Assignment: At the line containing "Er kommersiell, salg", begin repeating lines exactly, and stop only after the final line of the records below.

Stored data entries:
________________________
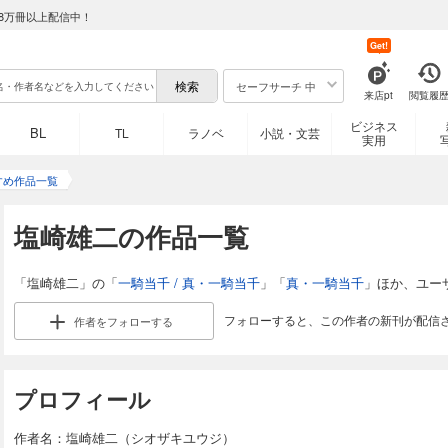
8万冊以上配信中！
Get!
セーフサーチ 中
来店pt
閲覧履
ビジネス
BL
TL
ラノベ
小説・文芸
実用
すめ作品一覧
塩崎雄二の作品一覧
「塩崎雄二」の「
一騎当千 / 真・一騎当千
」「
真・一騎当千
」ほか、ユー
フォローすると、この作者の新刊が配信
作者を
フォローする
プロフィール
作者名：塩崎雄二（シオザキユウジ）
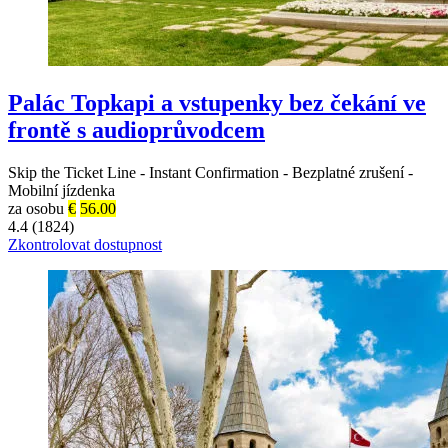
Palác Topkapi a vstupenky bez čekání ve
frontě s audioprůvodcem
Skip the Ticket Line
-
Instant Confirmation
-
Bezplatné zrušení
-
Mobilní jízdenka
za osobu
€
56.00
4.4 (1824)
Zkontrolovat dostupnost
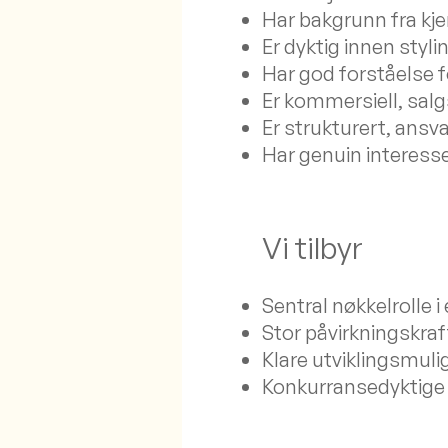
Har bakgrunn fra kje
Er dyktig innen styli
Har god forståelse 
Er kommersiell, salg
Er strukturert, ansv
Har genuin interesse
Vi tilbyr
Sentral nøkkelrolle i
Stor påvirkningskra
Klare utviklingsmuli
Konkurransedyktige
________________________
Reply to the exercise:
Er kommersiell, salg
Er strukturert, ansv
Har genuin interesse
Vi tilbyr
Sentral nøkkelrolle i
Stor påvirkningskra
Klare utviklingsmuli
Konkurransedyktige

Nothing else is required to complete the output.